L'UE s'étend jusqu'à la mort

et le Conseil fédéral pousse la Suisse dans la même tombe

Lundi, 1er juillet 2013, la Croatie adhère comme 28e membre à l'Union européenne. Ce pays secoué par la crise économique avec un taux de chômage des jeunes de 51,8%, des salaires moyens de 1300 francs suisses et des scandales de corruption à répétition n'est que le début d'une nouvelle série d'extensions contestables. Les chefs d'Etat et de gouvernement de l'UE viennent en effet d'accepter l'ouverture de négociations d'adhésion avec la Serbie.

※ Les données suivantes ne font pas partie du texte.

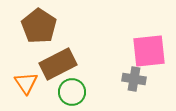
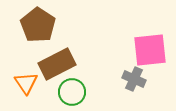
brown pentagon: moved 1 px left, 1 px up
pink square: moved 1 px right, 1 px up
brown rectangle: moved 1 px left
gray cross: rotated 15 degrees clockwise
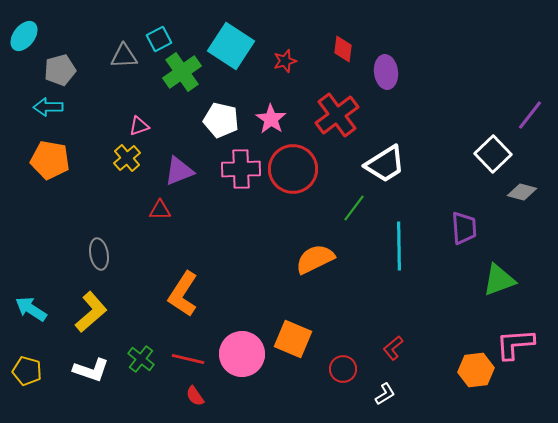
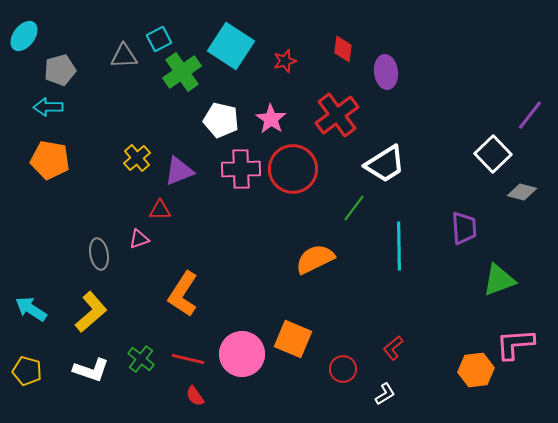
pink triangle at (139, 126): moved 113 px down
yellow cross at (127, 158): moved 10 px right
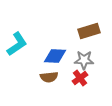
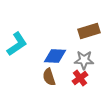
brown semicircle: rotated 78 degrees clockwise
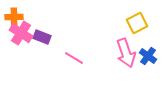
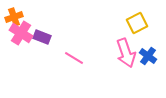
orange cross: rotated 18 degrees counterclockwise
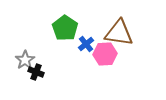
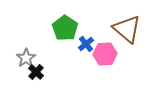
brown triangle: moved 8 px right, 4 px up; rotated 32 degrees clockwise
gray star: moved 1 px right, 2 px up
black cross: rotated 21 degrees clockwise
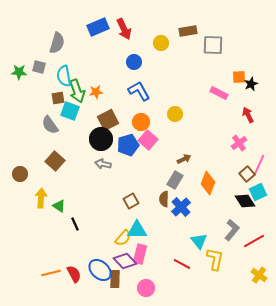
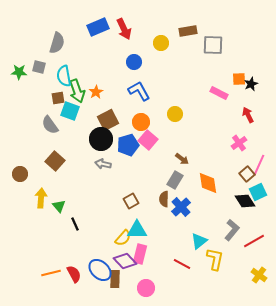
orange square at (239, 77): moved 2 px down
orange star at (96, 92): rotated 24 degrees counterclockwise
brown arrow at (184, 159): moved 2 px left; rotated 64 degrees clockwise
orange diamond at (208, 183): rotated 30 degrees counterclockwise
green triangle at (59, 206): rotated 16 degrees clockwise
cyan triangle at (199, 241): rotated 30 degrees clockwise
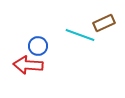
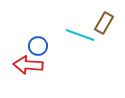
brown rectangle: rotated 35 degrees counterclockwise
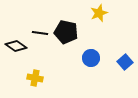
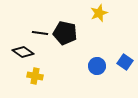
black pentagon: moved 1 px left, 1 px down
black diamond: moved 7 px right, 6 px down
blue circle: moved 6 px right, 8 px down
blue square: rotated 14 degrees counterclockwise
yellow cross: moved 2 px up
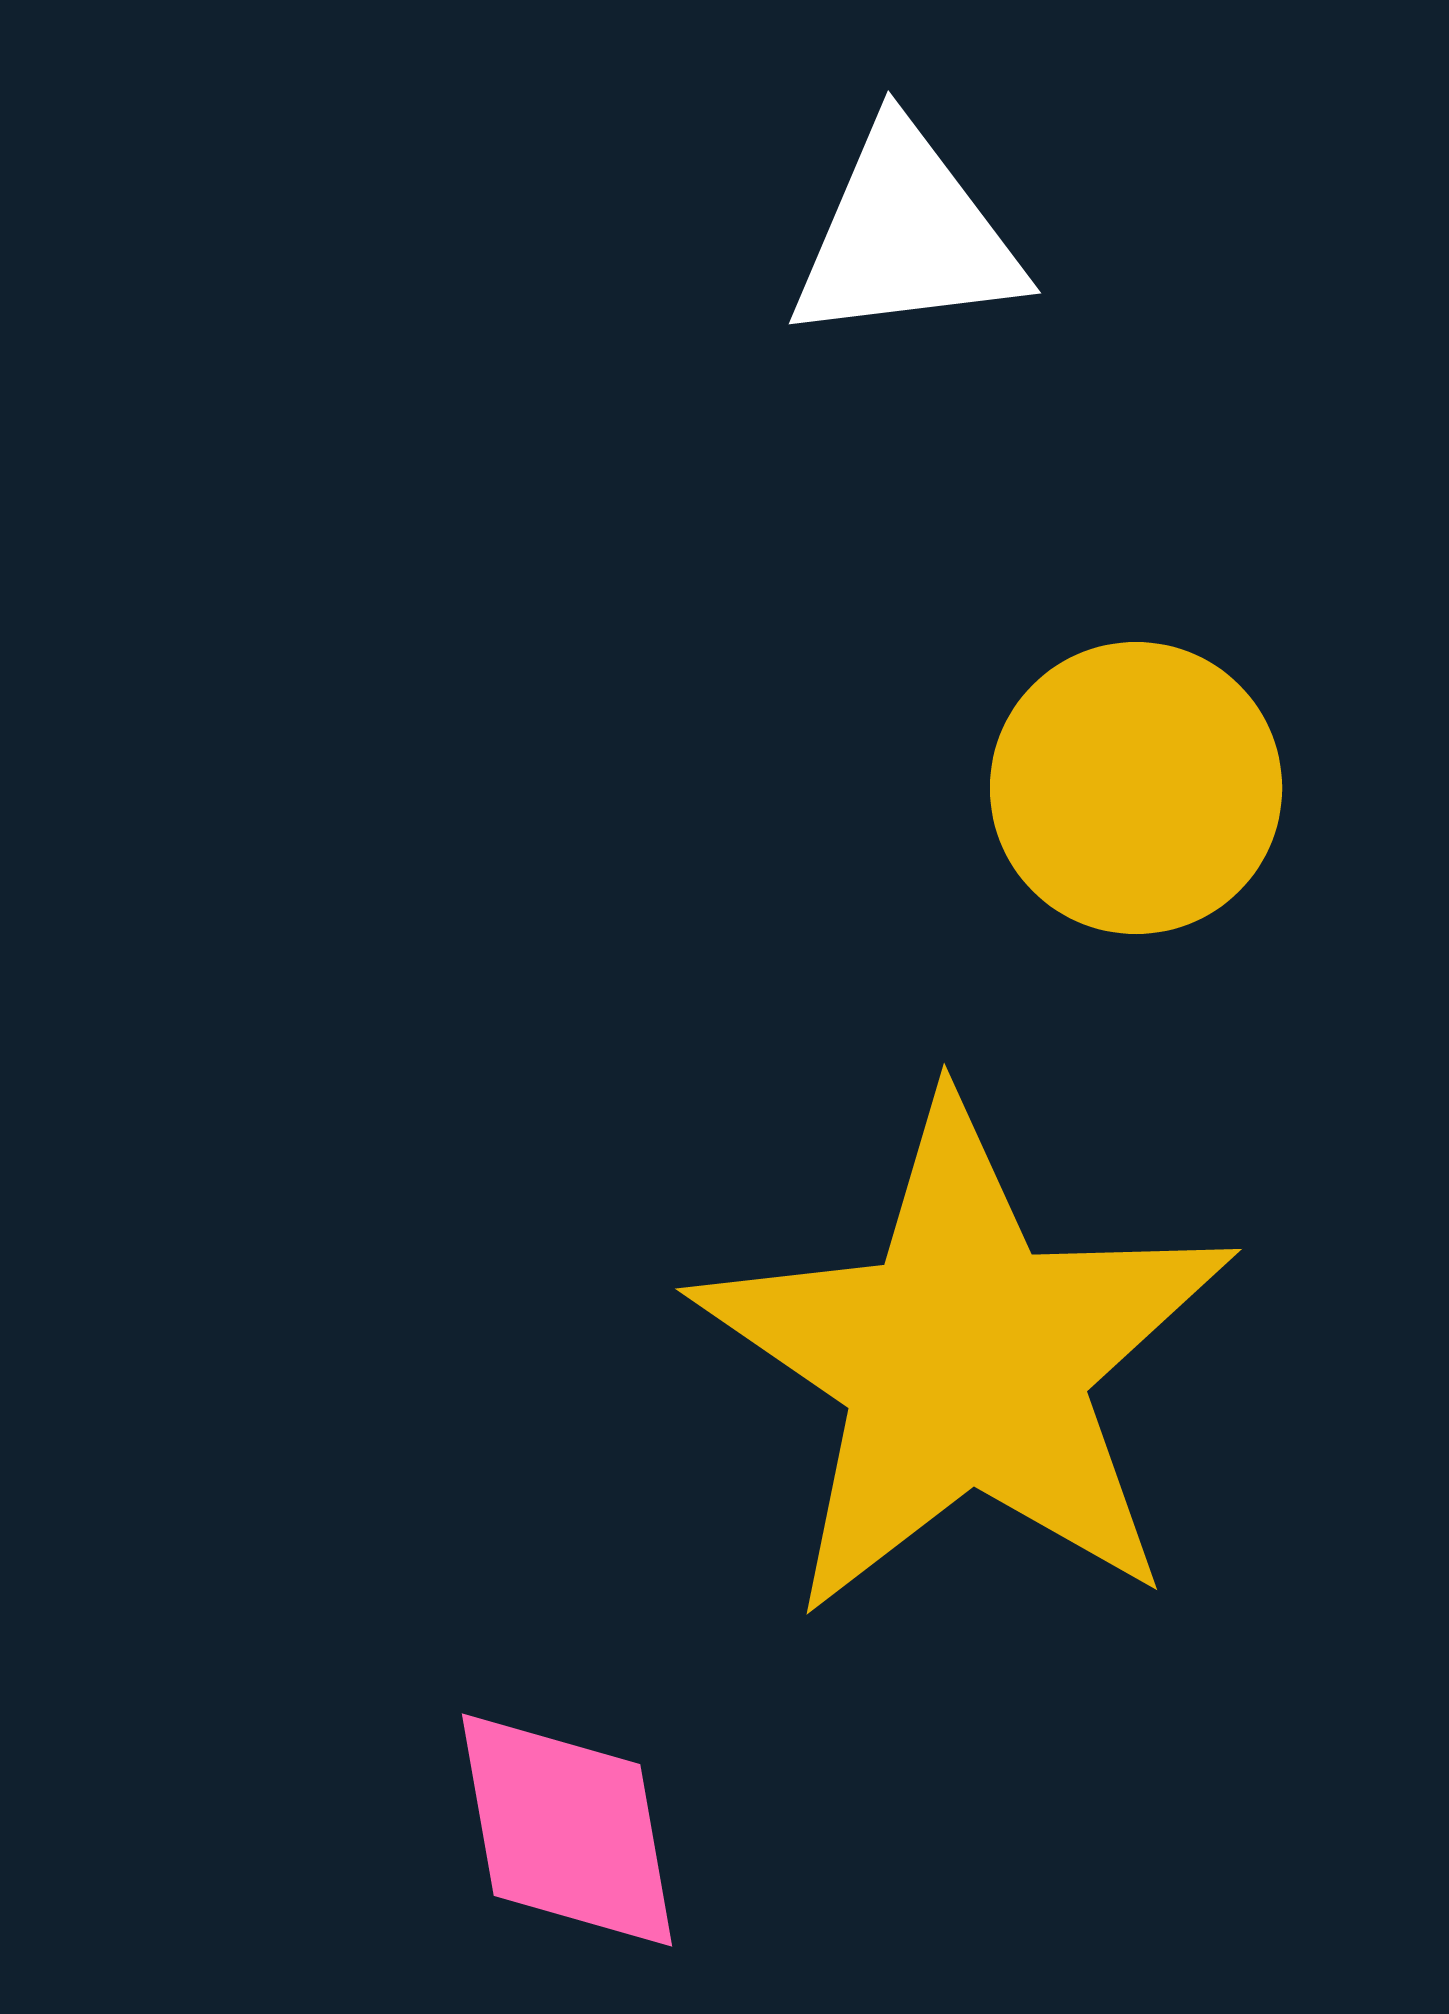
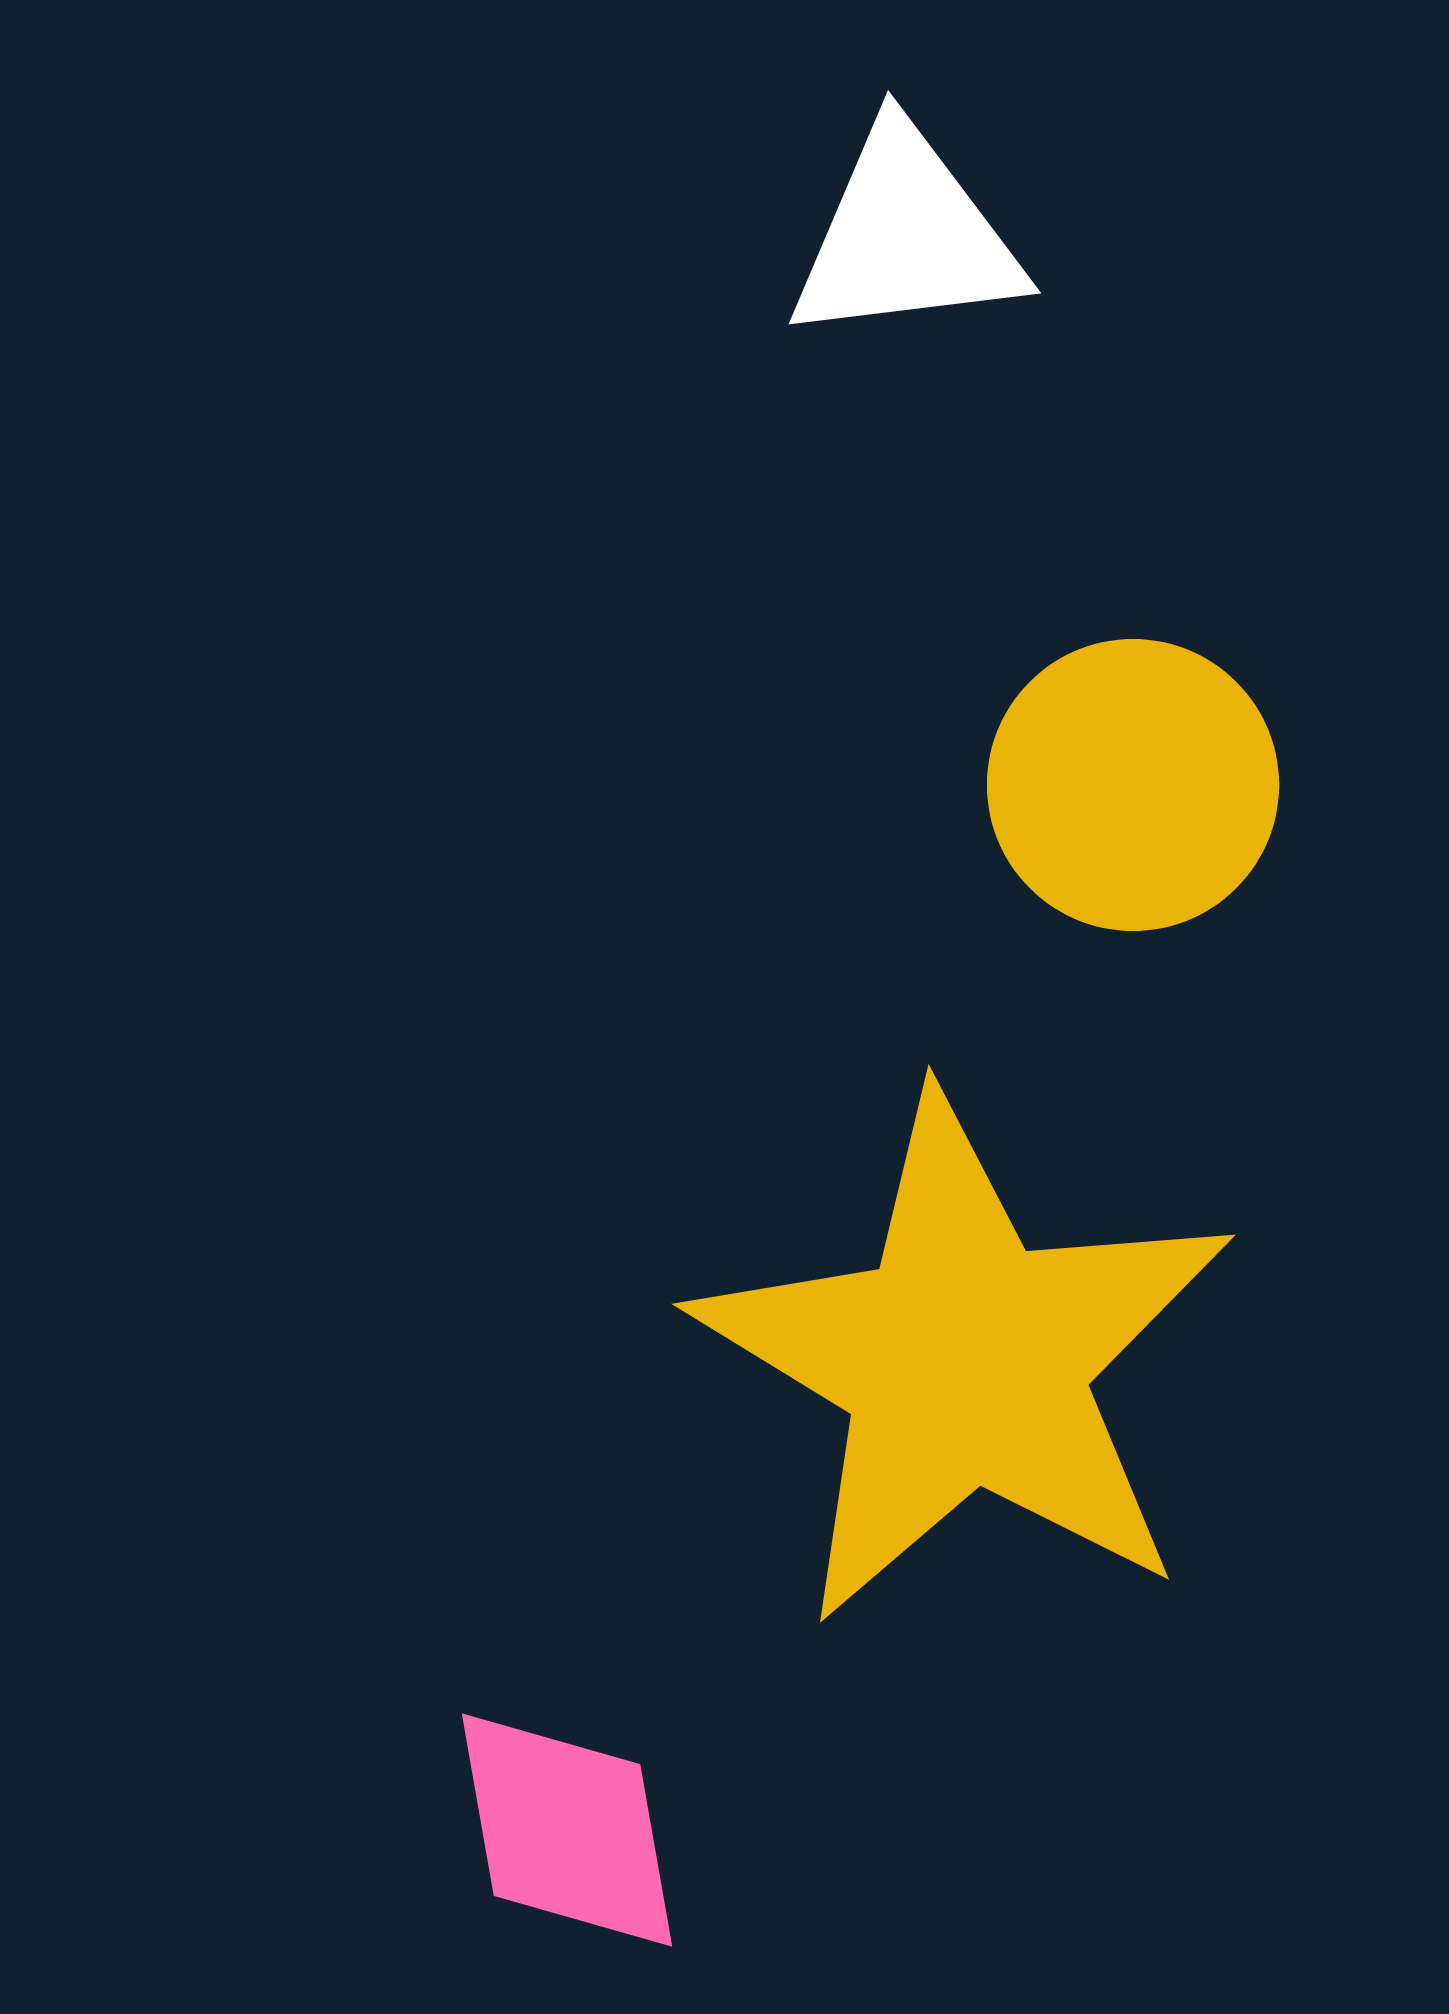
yellow circle: moved 3 px left, 3 px up
yellow star: rotated 3 degrees counterclockwise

Tout le monde le sait, mais personne ne s'y oppose: avec la Croatie, l'UE se charge d'un nouveau souci extrêmement onéreux. Bien qu'il soit évident que ce nouvel Etat membre, dont les problèmes économiques et scandales de corruption ne diminueront certainement pas après son entrée dans l'UE, coûtera des milliards au fonds UE, cette adhésion a été exécutée sans enthousiasme, mais aussi sans hésitation. La "prochaine Grèce" a ainsi pris place à Bruxelles conformément au plan. La Suisse en supportera également les conséquences. Le Conseil fédéral et les commissions de politique extérieure des deux chambres ont déjà donné leur feu vert à la libre circulation des personnes avec la Croatie. Les conséquences sont là aussi claires: aujourd'hui déjà, plus de 30 000 Croates vivent en Suisse, chiffre auquel il faut ajouter quelque 15 000 Croates naturalisés durant les dix ans écoulés. Cette importante diaspora, ajoutée au niveau élevé des salaires suisses et au chômage (encore) faible – exercera un important effet d'attraction sur les Croates en quête de travail. La Suisse pourra certes négocier des contingents pour quelques années, mais ensuite l'immigration en provenance de ce pays des Balkans ne pourra plus être freinée.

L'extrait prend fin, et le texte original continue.